All of the data should be reproduced word for word, though its pictures must be omitted.
START SUPPLIED MATERIAL
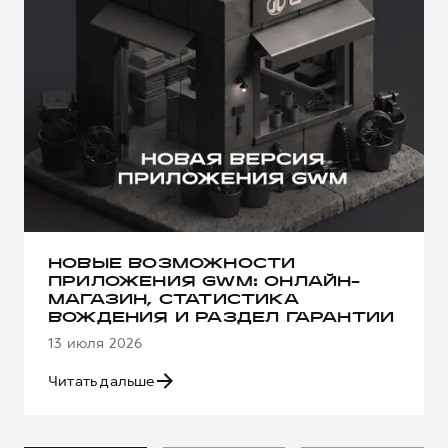
НОВЫЕ ВОЗМОЖНОСТИ
ПРИЛОЖЕНИЯ GWM: ОНЛАЙН-
МАГАЗИН, СТАТИСТИКА
ВОЖДЕНИЯ И РАЗДЕЛ ГАРАНТИИ
13 июля 2026
Читать дальше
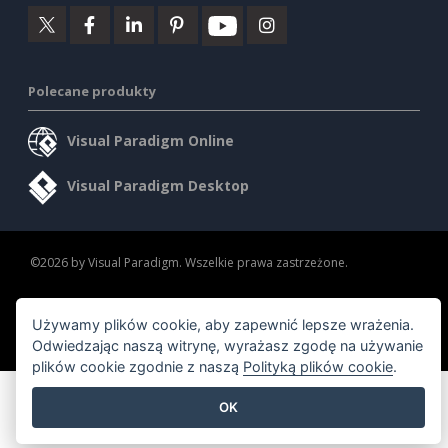
Polecane produkty
Visual Paradigm Online
Visual Paradigm Desktop
©2026 by Visual Paradigm. Wszelkie prawa zastrzeżone.
Warunki korzystania z usługi
AI Policy
Używamy plików cookie, aby zapewnić lepsze wrażenia.
Polityka prywatności
Content Guidelines
Odwiedzając naszą witrynę, wyrażasz zgodę na używanie
Przegląd zabezpieczeń
plików cookie zgodnie z naszą
Polityką plików cookie
.
OK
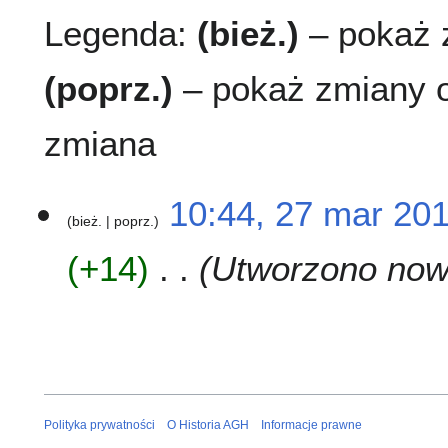
Legenda:
(bież.)
– pokaż z
(poprz.)
– pokaż zmiany o
zmiana
2
10:44, 27 mar 20
bież.
poprz.
7
m
+14
Utworzono nową
a
r
2
0
1
7
Polityka prywatności
O Historia AGH
Informacje prawne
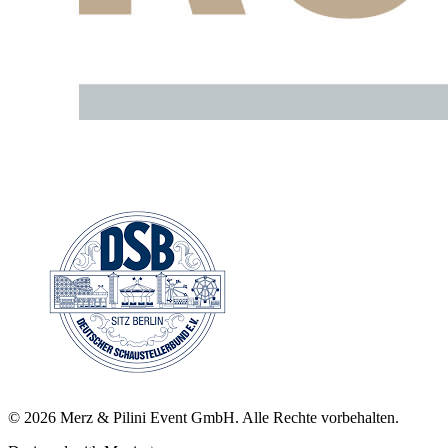
©
2026
Merz & Pilini Event GmbH. Alle Rechte vorbehalten.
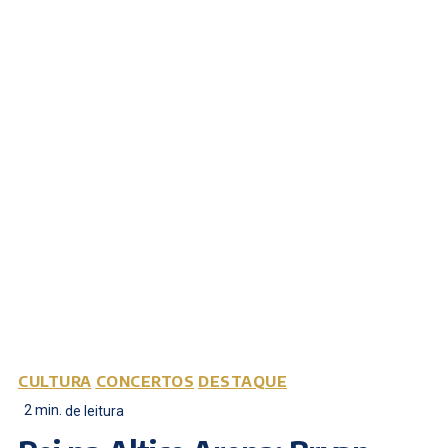
CULTURA
CONCERTOS
DESTAQUE
2
min.
de leitura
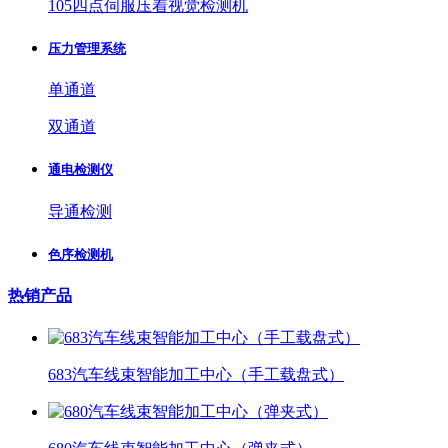
105四点伺服压着视觉检测机
压力管理系统
单通道
双通道
通电检测仪
导通检测
色序检测机
热销产品
683汽车线束智能加工中心（手工载盘式）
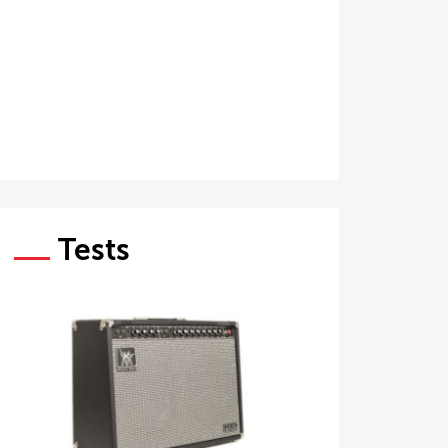
Tests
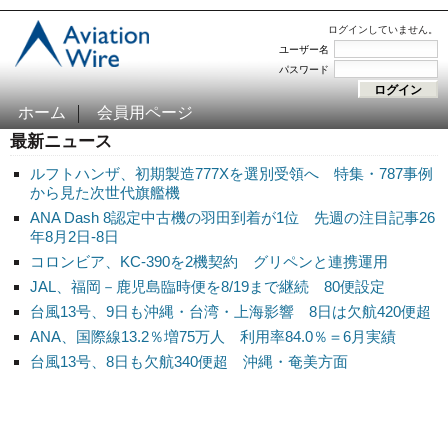
ログインしていません。
ユーザー名
パスワード
ホーム
会員用ページ
最新ニュース
ルフトハンザ、初期製造777Xを選別受領へ 特集・787事例
から見た次世代旗艦機
ANA Dash 8認定中古機の羽田到着が1位 先週の注目記事26
年8月2日-8日
コロンビア、KC-390を2機契約 グリペンと連携運用
JAL、福岡－鹿児島臨時便を8/19まで継続 80便設定
台風13号、9日も沖縄・台湾・上海影響 8日は欠航420便超
ANA、国際線13.2％増75万人 利用率84.0％＝6月実績
台風13号、8日も欠航340便超 沖縄・奄美方面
END SUPPLIED MATERIAL
◆ **SOLUTION TO THIS PROBLEM**
НОВЫЕ ВОЗМОЖНОСТИ
ПРИЛОЖЕНИЯ GWM: ОНЛАЙН-
МАГАЗИН, СТАТИСТИКА
ВОЖДЕНИЯ И РАЗДЕЛ ГАРАНТИИ
13 июля 2026
Читать дальше
Polecane produkty
Visual Paradigm Online
Visual Paradigm Desktop
©2026 by Visual Paradigm. Wszelkie prawa zastrzeżone.
Warunki korzystania z usługi
AI Policy
Używamy plików cookie, aby zapewnić lepsze wrażenia.
Polityka prywatności
Content Guidelines
Odwiedzając naszą witrynę, wyrażasz zgodę na używanie
Przegląd zabezpieczeń
plików cookie zgodnie z naszą
Polityką plików cookie
.
OK
Legenda:
(bież.)
– pokaż z
(poprz.)
– pokaż zmiany o
zmiana
2
10:44, 27 mar 20
bież.
poprz.
7
m
+14
Utworzono nową
a
r
2
0
1
7
Polityka prywatności
O Historia AGH
Informacje prawne
©
2026
Merz & Pilini Event GmbH. Alle Rechte vorbehalten.
CULTURA
CONCERTOS
DESTAQUE
2
min.
de leitura
105四点伺服压着视觉检测机
压力管理系统
单通道
双通道
通电检测仪
导通检测
色序检测机
热销产品
683汽车线束智能加工中心（手工载盘式）
Tests
ログインしていません。
ユーザー名
パスワード
ホーム
会員用ページ
最新ニュース
ルフトハンザ、初期製造777Xを選別受領へ 特集・787事例
から見た次世代旗艦機
ANA Dash 8認定中古機の羽田到着が1位 先週の注目記事26
年8月2日-8日
コロンビア、KC-390を2機契約 グリペンと連携運用
JAL、福岡－鹿児島臨時便を8/19まで継続 80便設定
台風13号、9日も沖縄・台湾・上海影響 8日は欠航420便超
ANA、国際線13.2％増75万人 利用率84.0％＝6月実績
台風13号、8日も欠航340便超 沖縄・奄美方面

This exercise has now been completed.